== Segment start ==
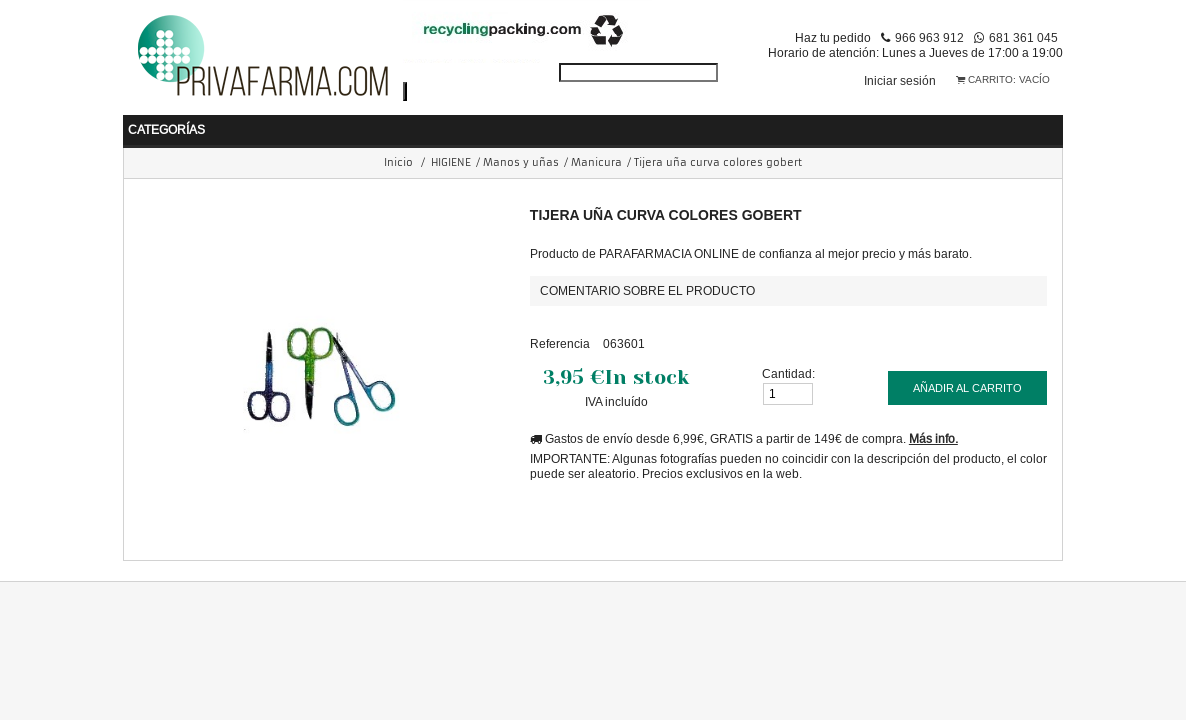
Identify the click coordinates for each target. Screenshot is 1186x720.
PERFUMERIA (798, 123)
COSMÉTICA (676, 123)
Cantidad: (788, 368)
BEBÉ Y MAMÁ (200, 123)
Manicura (596, 157)
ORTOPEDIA (920, 123)
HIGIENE (392, 123)
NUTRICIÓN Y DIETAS (528, 123)
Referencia (560, 338)
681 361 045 (1023, 37)
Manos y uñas (521, 157)
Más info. (933, 433)
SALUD (306, 123)
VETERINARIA (1042, 123)
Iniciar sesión (900, 80)
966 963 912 (929, 37)
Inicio (398, 157)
== Segment end ==
◆ **Problem to solve**: Everything from the line holding "Cantidad: (788, 368)" through the last line of the entries should be retyped exactly, with no other lines.

◆ **Your solution**:
Cantidad: (788, 368)
BEBÉ Y MAMÁ (200, 123)
Manicura (596, 157)
ORTOPEDIA (920, 123)
HIGIENE (392, 123)
NUTRICIÓN Y DIETAS (528, 123)
Referencia (560, 338)
681 361 045 (1023, 37)
Manos y uñas (521, 157)
Más info. (933, 433)
SALUD (306, 123)
VETERINARIA (1042, 123)
Iniciar sesión (900, 80)
966 963 912 (929, 37)
Inicio (398, 157)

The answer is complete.